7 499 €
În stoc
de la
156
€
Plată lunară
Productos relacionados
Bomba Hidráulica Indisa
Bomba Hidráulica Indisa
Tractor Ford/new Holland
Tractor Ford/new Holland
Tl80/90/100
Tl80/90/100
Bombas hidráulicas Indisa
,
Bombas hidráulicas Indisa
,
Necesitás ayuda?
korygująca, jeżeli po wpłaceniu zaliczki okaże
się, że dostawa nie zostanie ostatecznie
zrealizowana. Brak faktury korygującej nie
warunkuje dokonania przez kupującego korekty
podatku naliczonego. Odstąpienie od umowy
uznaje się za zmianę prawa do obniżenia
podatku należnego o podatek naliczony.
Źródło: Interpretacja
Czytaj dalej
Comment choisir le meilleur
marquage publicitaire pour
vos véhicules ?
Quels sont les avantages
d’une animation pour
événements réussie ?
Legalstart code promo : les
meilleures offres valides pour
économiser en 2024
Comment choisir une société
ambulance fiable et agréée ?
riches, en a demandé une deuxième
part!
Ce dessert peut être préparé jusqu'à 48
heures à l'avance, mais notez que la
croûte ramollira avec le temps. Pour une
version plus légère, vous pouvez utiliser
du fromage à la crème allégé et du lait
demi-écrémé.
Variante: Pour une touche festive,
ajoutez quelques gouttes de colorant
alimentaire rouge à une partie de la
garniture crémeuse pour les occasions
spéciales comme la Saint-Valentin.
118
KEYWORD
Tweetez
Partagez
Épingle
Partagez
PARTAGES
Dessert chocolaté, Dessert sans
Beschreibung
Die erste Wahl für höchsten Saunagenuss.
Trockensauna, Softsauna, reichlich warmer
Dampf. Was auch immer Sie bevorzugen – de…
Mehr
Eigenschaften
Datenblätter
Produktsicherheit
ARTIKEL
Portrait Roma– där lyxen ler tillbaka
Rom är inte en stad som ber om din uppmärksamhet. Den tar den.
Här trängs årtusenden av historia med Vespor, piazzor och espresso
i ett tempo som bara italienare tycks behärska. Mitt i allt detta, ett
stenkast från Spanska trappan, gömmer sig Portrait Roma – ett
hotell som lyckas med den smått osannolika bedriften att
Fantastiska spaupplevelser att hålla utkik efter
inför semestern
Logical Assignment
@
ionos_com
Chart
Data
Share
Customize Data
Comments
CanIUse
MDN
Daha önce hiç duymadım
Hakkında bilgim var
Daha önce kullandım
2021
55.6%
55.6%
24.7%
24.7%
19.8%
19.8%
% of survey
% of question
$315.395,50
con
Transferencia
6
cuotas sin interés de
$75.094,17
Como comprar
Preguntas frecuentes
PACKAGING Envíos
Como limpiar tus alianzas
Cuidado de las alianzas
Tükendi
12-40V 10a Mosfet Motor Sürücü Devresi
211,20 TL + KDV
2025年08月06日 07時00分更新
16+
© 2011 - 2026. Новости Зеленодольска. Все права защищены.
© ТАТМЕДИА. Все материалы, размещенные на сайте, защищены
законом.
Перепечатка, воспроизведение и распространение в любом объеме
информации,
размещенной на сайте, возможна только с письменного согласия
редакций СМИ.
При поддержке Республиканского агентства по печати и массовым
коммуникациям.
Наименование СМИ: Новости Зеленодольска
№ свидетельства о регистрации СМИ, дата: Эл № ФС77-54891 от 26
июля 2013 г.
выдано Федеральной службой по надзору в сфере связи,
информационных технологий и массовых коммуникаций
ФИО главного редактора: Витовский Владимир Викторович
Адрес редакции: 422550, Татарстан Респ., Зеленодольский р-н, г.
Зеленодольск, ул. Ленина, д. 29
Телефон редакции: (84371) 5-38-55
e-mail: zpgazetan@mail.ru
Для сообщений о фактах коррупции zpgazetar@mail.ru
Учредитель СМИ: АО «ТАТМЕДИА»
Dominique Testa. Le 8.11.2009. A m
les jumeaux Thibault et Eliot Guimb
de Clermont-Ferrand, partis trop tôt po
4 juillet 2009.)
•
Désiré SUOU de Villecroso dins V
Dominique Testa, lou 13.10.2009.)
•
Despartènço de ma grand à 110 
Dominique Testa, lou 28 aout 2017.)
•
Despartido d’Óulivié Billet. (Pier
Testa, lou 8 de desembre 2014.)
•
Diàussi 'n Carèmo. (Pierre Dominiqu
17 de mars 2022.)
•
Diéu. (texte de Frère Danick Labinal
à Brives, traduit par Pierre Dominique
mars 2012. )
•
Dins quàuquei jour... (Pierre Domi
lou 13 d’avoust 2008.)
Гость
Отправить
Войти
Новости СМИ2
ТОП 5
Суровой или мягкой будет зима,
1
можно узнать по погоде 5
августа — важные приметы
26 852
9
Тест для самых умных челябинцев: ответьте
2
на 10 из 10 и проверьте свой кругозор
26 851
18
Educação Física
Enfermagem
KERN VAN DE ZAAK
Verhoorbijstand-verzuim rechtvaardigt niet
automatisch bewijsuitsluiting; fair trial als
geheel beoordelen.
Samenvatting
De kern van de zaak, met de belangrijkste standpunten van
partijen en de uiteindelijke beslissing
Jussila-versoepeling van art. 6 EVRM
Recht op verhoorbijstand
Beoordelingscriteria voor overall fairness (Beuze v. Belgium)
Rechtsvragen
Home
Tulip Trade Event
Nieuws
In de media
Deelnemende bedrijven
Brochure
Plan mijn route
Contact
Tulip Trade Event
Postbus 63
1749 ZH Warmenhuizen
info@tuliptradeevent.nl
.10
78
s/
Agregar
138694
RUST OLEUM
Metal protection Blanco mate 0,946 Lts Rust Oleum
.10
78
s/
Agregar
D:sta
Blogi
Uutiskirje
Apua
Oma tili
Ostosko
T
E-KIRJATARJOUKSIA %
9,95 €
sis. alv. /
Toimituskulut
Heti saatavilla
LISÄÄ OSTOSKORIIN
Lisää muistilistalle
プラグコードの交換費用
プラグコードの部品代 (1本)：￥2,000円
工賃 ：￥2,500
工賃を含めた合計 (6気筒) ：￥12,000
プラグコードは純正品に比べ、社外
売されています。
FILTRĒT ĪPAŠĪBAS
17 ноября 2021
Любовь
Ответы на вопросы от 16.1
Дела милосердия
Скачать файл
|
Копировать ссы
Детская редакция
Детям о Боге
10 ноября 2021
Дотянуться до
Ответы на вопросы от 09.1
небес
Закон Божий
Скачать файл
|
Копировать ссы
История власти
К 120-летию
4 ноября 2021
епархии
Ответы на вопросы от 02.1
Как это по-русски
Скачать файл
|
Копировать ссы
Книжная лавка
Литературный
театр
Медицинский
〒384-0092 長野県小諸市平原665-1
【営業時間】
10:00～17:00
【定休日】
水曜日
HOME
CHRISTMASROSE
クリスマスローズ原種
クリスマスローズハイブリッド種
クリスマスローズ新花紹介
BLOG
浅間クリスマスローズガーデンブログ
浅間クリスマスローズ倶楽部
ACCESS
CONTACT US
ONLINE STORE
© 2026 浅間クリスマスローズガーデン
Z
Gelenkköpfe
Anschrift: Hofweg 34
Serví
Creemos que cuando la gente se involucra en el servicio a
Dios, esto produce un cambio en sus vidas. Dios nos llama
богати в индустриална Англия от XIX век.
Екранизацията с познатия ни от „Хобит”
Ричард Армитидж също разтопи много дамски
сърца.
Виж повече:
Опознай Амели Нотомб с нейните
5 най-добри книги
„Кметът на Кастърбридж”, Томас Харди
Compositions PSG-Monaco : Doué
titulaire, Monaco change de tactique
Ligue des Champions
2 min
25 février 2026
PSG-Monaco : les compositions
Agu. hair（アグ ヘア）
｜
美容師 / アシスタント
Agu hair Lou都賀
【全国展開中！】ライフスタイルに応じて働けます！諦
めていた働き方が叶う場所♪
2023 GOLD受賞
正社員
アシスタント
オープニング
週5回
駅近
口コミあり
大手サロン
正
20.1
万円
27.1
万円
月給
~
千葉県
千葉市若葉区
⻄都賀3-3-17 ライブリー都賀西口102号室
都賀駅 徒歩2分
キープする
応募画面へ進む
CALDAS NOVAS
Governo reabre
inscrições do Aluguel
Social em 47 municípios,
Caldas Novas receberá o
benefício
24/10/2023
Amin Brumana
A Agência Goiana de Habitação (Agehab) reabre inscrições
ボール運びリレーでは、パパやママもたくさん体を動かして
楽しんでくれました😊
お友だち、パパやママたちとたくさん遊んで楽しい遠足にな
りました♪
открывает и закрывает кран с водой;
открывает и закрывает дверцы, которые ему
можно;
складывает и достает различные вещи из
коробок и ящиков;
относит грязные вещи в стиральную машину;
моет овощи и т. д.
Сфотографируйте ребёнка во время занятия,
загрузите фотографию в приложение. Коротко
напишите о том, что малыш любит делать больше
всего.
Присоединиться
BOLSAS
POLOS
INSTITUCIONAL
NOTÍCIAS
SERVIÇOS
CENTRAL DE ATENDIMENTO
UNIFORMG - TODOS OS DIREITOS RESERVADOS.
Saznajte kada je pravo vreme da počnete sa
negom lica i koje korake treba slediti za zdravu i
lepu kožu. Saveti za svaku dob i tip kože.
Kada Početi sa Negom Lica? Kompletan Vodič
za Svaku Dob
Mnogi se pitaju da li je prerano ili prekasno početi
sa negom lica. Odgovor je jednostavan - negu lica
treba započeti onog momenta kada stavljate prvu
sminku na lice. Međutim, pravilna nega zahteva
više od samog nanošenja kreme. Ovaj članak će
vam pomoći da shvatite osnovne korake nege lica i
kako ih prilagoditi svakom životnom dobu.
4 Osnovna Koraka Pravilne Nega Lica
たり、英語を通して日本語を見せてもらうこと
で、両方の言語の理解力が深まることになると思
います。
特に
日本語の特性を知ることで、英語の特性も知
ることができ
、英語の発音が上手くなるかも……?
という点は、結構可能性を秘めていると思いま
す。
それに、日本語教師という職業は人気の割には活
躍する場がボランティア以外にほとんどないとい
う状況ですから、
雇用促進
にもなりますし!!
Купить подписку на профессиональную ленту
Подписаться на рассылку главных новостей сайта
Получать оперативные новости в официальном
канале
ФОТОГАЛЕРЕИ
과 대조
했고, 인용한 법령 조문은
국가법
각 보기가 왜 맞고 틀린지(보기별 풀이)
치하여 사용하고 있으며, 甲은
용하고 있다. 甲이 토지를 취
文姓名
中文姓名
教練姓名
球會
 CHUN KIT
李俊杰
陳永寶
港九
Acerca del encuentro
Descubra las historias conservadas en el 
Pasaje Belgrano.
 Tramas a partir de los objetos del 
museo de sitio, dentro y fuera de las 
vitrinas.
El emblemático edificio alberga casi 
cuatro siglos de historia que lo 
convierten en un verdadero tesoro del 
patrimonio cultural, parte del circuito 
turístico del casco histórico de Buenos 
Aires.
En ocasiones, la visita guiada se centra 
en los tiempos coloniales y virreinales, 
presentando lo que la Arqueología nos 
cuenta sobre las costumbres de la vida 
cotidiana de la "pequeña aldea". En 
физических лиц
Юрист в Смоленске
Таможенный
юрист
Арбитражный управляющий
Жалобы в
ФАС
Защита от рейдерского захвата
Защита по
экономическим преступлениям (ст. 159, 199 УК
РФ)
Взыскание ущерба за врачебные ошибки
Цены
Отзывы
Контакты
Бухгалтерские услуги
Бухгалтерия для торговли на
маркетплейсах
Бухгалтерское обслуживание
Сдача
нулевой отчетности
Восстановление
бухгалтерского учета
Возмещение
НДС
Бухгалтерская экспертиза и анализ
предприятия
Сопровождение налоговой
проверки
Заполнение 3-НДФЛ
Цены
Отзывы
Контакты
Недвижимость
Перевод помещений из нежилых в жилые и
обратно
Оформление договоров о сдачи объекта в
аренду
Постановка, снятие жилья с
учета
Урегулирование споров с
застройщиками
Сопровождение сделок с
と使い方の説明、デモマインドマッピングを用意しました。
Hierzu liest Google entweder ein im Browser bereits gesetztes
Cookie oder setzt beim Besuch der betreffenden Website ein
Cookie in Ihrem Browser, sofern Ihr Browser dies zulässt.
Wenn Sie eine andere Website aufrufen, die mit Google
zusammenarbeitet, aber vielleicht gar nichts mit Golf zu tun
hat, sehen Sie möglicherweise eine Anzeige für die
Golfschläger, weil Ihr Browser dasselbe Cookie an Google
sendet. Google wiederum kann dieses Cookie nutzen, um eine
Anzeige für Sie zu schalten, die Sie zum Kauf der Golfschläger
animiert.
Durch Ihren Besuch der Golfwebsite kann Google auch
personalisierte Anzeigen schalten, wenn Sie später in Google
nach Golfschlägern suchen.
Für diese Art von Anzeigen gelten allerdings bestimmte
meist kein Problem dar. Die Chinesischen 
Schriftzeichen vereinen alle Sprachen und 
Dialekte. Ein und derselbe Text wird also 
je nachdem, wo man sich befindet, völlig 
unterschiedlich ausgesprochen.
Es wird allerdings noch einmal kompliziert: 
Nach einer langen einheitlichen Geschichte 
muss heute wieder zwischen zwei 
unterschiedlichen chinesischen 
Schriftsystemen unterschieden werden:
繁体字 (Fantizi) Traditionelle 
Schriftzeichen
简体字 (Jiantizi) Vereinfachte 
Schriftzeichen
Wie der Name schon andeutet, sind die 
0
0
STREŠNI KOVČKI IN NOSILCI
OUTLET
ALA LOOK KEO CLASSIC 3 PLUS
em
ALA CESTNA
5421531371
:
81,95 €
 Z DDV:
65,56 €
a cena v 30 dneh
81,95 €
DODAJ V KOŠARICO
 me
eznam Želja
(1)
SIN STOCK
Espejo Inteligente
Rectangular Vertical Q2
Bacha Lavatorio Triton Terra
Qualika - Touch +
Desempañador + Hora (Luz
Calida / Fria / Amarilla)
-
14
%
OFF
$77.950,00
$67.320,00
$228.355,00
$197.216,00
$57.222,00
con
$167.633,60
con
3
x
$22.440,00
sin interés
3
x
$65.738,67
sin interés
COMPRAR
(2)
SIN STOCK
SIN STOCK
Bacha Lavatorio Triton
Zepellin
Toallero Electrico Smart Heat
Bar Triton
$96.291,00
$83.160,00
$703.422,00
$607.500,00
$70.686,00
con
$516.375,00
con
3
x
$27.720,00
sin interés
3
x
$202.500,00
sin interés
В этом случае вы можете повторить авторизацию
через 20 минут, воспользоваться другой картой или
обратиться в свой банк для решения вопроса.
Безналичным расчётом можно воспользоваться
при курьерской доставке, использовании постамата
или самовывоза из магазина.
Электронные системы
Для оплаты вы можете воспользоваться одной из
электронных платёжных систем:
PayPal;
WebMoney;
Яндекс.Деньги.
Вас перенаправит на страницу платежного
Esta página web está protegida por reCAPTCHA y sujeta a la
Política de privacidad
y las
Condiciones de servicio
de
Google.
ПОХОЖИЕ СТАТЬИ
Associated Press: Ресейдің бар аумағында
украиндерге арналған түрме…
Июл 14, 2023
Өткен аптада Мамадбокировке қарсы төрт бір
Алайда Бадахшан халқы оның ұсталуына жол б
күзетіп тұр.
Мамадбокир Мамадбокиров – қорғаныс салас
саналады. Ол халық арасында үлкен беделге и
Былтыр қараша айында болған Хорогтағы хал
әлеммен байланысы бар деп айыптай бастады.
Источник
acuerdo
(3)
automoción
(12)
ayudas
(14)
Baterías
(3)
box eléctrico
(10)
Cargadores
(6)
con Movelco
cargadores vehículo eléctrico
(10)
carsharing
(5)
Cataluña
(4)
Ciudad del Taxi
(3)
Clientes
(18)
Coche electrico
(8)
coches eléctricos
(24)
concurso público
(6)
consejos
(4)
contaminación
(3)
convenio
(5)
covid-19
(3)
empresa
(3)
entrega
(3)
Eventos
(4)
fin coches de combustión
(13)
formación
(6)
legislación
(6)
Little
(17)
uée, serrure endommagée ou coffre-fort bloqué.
----
### EXERCISE
Scan the records above for the word "Защита". Show each line in which it appears.

### WRITTEN SOLUTION
Защита от рейдерского захвата
Защита по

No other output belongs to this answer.